With spring break behind us, I feel it is very appropriate to touch on a fear that probably affected about a third of our student population: miss-a-plane-o-phobia. While this particular trepidation might not affect us on a daily basis, when it hits, boy, does it hit hard. Allow me to recount for you my particular run-in with MaP-o-P. What follows - an entry from my personal journal- is a series of events so random, so strangely evil in nature, that it almost hurts to retell. Actually, I take it back. It feels pretty good.
On Thursday the 15 of March, it was 60 degrees outside. I wore a T-shirt.
On Friday the 16 of March, it was 20 degrees and blizzarding. After math class, I hightailed my way to the campus center to catch the Joey from Tufts to Davis. Keep in mind, it's blizzarding outside. The Joey was cram-packed, and just as I managed to carve my self a hole in which to stand, the driver informed us that we were on the wrong bus. Thanks for telling us sooner, butthole.
We all changed busses. I rode the bus to Davis, caught the T to South Station, rode the silver line to Logan, and walked in the door to find a line that quadruple-backed and snaked down the entire ticketing hallway. Maybe 500 people. I got in the line. My blood pressure rose a couple hundred points. I waited in the line. After about an hour and a half, a woman approached me and told me that I was standing in the wrong line. I got out of the line. I walked down the hall. I saw another line, almost equal in length.
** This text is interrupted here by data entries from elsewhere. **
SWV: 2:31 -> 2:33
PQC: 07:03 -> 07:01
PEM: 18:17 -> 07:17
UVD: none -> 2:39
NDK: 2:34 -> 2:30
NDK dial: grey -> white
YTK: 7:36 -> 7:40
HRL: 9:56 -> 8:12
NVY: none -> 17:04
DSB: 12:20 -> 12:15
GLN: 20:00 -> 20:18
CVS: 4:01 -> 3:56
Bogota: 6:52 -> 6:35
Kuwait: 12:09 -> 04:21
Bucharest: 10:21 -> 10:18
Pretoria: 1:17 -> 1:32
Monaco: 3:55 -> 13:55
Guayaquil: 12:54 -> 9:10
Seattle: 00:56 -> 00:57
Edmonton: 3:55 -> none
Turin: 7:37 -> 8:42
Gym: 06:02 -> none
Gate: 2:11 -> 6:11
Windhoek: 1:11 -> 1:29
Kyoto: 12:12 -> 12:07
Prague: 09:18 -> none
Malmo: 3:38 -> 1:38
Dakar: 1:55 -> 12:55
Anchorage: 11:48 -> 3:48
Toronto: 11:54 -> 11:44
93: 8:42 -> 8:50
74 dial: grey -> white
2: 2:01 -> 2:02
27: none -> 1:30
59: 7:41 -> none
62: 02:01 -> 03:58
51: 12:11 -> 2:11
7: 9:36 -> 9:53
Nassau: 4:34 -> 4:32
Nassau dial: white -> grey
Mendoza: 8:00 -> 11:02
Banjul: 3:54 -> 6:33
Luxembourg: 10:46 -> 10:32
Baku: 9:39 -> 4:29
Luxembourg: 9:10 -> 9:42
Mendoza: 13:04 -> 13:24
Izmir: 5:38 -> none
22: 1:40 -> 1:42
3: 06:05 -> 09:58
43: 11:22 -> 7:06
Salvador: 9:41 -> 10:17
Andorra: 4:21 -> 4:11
I got in the line. You may be thinking, "Olivia - silly you. Use a kiosk!" Apparently, every US Air kiosk was down.
There was inclement weather in Washington, D.C., Philadelphia and New York, so just about everyone was screwed. I waited another hour in that line, praying. Just then, a miracle happened. I looked to my left to see a man playing around with a kiosk. He was alone, and semi-lost looking. He hit a few buttons, reached below the machine, and a ticket came out. I was stunned.
I ran over the machine, punched in my confirmation number, and I got my tickets. I thought I was made in the shade. I hightailed it through security to my gate, and was feeling pretty good about myself (my flight was just about the only one on time and scheduled to take off), when the clerk announced that the flight would be coming in a little late. "That's okay," I thought. "I have a two-hour grace period in Charlotte. That flight will probably be put off, too."
At 5:10 p.m., my plane landed. They switched crews, and we were seated on the plane at 6:00 p.m. As we taxied out, the pilot announced that they would be de-icing the wings, and that we might smell some anti-freeze in the cabin, but that we would hopefully be in the air shortly and that we were confirmed for take-off. I closed my eyes, and fell asleep.
I woke up and looked at my watch. It was 7:30 p.m. The man next to me was asleep. I looked to my left expecting to see lofty grey clouds floating past at snail speed as I made my way, mile by mile, towards family and warm, tasty peirogies. I saw a very different sight. A man was standing on a crane, wielding a hose, spraying the wing of the plane violently with anti-freeze. The wind was blowing the anti-freeze back in his face. I went back to sleep.
I woke up and looked at my watch. It was 8:30 p.m. The pilot came on again saying that we would be turning around and heading back to the terminal, and that an agent would be available to help us make arrangements.
The only "arrangements" the "agent" could offer me was a $50 Comfort Inn suite. Thanks, but no thanks.
I came back two days later, seven hours early for my flight. After waiting in line for four hours and waiting at the gate for yet a few more hours, I was told that the flight would be coming in late, that all connecting flights would be missed, and that there were no hotels available in Charlotte.
The sketchy smelly guy next to me looked over and said, "Well, don't worry, I'm sleeping in the airport, too. We can keep each other company." Eeeeep.
And that's how I ended up on the Bonanza Bus.
People have varying ways of dealing with MaP-o-P. Old people get to the airport five hours in advance. Younger people miss their flights. Businessmen get private planes. We come to school so far away from home under the assumption that "home is only a plane ride away," but boy, are we mistaken.
If you look at the idea of missing a plane in a broader sense, it's like missing a golden opportunity. There's only one five-minute window for take-off, and when you let it pass you by, you don't really know when that chance will come again. The airline industry is evil, and fate is unkind.